Data shown =>
------------------------------------------------
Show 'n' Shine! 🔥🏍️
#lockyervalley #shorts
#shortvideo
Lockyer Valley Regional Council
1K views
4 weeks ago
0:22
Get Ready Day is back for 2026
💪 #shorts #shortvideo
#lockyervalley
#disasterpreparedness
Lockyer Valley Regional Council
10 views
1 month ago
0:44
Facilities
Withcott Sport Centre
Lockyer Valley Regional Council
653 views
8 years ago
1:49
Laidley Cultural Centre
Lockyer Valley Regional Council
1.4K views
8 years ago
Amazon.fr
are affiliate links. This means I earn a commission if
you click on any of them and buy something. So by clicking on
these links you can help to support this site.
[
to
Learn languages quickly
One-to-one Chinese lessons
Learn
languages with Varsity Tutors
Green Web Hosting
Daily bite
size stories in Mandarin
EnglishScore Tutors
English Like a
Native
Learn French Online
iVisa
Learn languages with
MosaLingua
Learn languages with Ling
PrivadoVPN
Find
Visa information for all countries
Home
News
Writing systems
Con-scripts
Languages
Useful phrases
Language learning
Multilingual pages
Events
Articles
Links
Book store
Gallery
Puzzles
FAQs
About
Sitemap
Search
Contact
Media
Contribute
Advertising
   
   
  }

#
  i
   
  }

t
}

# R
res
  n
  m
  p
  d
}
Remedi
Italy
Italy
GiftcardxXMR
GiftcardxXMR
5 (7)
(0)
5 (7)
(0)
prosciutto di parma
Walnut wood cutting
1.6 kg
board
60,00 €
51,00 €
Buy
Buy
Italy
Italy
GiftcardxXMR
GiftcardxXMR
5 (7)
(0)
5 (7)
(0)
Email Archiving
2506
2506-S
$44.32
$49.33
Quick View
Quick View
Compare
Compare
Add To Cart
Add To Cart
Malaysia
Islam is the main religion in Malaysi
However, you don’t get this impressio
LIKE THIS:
------------------------------------------------
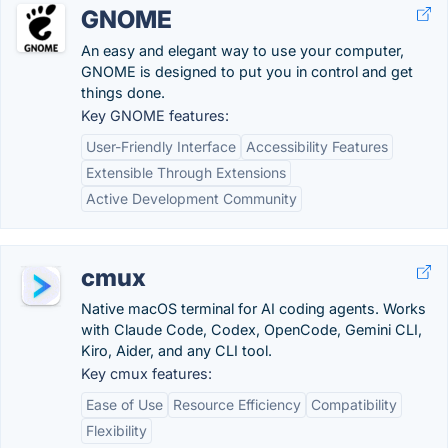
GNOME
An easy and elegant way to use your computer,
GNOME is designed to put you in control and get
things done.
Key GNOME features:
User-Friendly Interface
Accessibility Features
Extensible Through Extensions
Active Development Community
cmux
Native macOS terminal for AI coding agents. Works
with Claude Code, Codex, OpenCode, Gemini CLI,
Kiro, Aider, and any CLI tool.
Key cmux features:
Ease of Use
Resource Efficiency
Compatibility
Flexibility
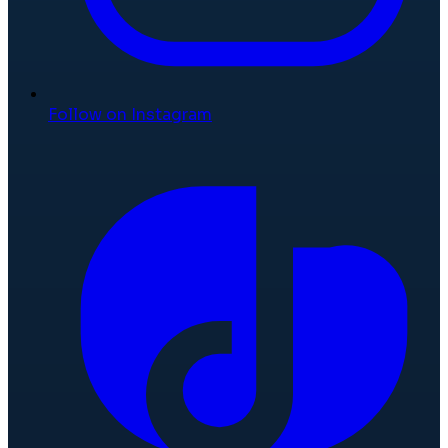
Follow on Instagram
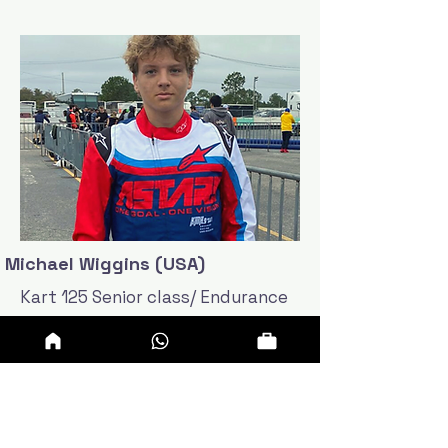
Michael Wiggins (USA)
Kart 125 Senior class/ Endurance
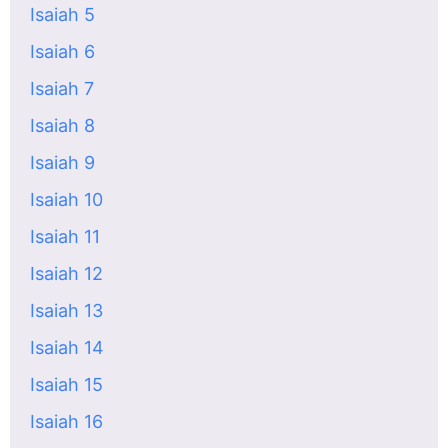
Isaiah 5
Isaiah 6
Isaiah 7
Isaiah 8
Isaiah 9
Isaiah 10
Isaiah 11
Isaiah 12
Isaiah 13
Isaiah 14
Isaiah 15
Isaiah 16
------------------------------------------------
Work required =>
Copy exactly, without pictures, the lines above from the one with "An easy and" down to the one with "Follow on Instagram", inclusive.

Task result =>
An easy and elegant way to use your computer,
GNOME is designed to put you in control and get
things done.
Key GNOME features:
User-Friendly Interface
Accessibility Features
Extensible Through Extensions
Active Development Community
cmux
Native macOS terminal for AI coding agents. Works
with Claude Code, Codex, OpenCode, Gemini CLI,
Kiro, Aider, and any CLI tool.
Key cmux features:
Ease of Use
Resource Efficiency
Compatibility
Flexibility
Follow on Instagram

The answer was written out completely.